Unterstützung für Klimaabgabe aus Braunkohle-Revieren

Bürgerinitiativen und Politiker schreiben offenen Brief

Wirtschaftsminister Sigmar Gabriel (SPD) bekommt aus den deutschen Braunkohle-Revieren Unterstützung für die geplante Klimaschutzabgabe.

Berlin - Dieser Vorstoß sei "ein wichtiger, erster Schritt" hin zum Braunkohleausstieg "und sollte nicht abgeschwächt werden", schrieben rund 50 Bürgermeister, Ortsvorsteher, Politiker und Vertreter von Bürgerinitiativen aus der Lausitz, aus Mitteldeutschland und dem Rheinland in einem Brief an Bundeskanzlerin Angela Merkel (CDU). Deutschland brauche einen "klaren Fahrplan für ein geordnetes und sozialverträgliches Auslaufen der Braunkohle". Merkel solle sich deshalb "mit Nachdruck" für den Klimaschutzbeitrag einsetzen.

In dem offenen Brief, der auf vergangenen Freitag datiert ist, weisen die Unterzeichner auf die gravierenden Folgen des Kohleabbaus für ihre Regionen hin. Der Braunkohleabbau schade nicht nur Natur und Klima, sondern zerstöre auch Dörfer, Kulturgüter, Ackerflächen, Infrastruktur und Traditionen. Er zerrütte Dorfgemeinschaften und bedrohe die Existenz zahlreicher Menschen.

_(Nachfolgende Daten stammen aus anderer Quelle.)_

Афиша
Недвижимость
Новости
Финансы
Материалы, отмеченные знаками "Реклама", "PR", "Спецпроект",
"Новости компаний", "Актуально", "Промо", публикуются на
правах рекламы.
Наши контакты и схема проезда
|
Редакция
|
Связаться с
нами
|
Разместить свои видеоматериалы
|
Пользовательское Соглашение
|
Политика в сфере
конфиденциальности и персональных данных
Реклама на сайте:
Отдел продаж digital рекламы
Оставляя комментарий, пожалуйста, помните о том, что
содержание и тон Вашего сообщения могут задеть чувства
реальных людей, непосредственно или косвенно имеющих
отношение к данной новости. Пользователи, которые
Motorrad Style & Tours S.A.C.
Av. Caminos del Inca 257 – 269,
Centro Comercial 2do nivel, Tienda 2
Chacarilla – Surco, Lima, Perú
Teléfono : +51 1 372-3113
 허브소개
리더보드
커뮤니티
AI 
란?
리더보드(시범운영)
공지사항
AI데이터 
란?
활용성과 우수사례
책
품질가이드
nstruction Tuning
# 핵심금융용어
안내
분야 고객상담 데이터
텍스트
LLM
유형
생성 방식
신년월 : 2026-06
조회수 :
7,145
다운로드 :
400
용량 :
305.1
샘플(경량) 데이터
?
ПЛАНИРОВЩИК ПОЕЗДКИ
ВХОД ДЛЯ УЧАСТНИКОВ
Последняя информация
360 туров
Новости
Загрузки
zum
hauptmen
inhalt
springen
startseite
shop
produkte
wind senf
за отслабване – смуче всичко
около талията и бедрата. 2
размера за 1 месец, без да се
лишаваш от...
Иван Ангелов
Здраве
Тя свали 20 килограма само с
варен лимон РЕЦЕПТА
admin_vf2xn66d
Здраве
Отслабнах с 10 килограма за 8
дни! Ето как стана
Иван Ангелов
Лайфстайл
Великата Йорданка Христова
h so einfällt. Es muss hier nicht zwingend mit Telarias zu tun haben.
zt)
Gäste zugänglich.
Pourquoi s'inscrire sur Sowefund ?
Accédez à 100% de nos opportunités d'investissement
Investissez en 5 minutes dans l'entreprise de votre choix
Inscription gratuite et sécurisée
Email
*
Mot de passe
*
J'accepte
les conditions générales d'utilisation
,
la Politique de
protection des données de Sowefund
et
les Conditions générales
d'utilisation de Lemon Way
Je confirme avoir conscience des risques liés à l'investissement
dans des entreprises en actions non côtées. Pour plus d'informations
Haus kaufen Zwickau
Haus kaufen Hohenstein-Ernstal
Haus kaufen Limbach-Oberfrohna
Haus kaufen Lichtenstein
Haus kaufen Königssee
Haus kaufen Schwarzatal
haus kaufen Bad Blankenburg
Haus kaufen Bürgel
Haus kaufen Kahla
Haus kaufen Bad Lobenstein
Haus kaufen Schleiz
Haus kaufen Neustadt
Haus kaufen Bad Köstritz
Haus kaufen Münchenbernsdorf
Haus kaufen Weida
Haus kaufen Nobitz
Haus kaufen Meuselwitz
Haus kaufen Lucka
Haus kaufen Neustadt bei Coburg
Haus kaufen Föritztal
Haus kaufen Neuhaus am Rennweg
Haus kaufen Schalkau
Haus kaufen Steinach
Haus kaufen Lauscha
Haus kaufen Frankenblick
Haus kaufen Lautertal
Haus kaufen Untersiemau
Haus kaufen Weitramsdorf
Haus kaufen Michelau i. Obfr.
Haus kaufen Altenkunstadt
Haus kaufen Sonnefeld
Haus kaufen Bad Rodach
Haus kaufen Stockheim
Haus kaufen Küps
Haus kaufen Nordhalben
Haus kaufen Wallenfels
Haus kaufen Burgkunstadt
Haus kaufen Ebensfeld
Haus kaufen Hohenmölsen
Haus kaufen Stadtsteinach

Die Vertreter der betroffenen Regionen kritisieren, dass trotz der Klimaziele von Bund und Ländern neue Tagebaue geplant würden. Trotz der Energiewende würden so noch weitere zehntausend Menschen aus mehr als 30 Ortschaften ihre Heimat verlieren. Den Menschen dort werde vorgetäuscht, dass Braunkohle noch bis über die Mitte des Jahrhunderts gebraucht würde. Doch: "Das Ende der Braunkohle ist absehbar und notwendig."

Ein Eckpunkte-Papier Gabriels zur Stromproduktion der Zukunft sieht vor, den CO2-Ausstoß deutscher Kraftwerke, der laut Bundeswirtschaftsministerium 2014 bei 349 Millionen Tonnen CO2 lag, bis 2020 um 22 Millionen Tonnen zu senken. Betreiber von Kraftwerken, die zu viel CO2 produzieren, müssten möglicherweise eine Abgabe zahlen. Gegen das Papier gibt es Widerstände aus der Union sowie vor allem aus den Braunkohle-Ländern Nordrhein-Westfalen, Brandenburg und Sachsen.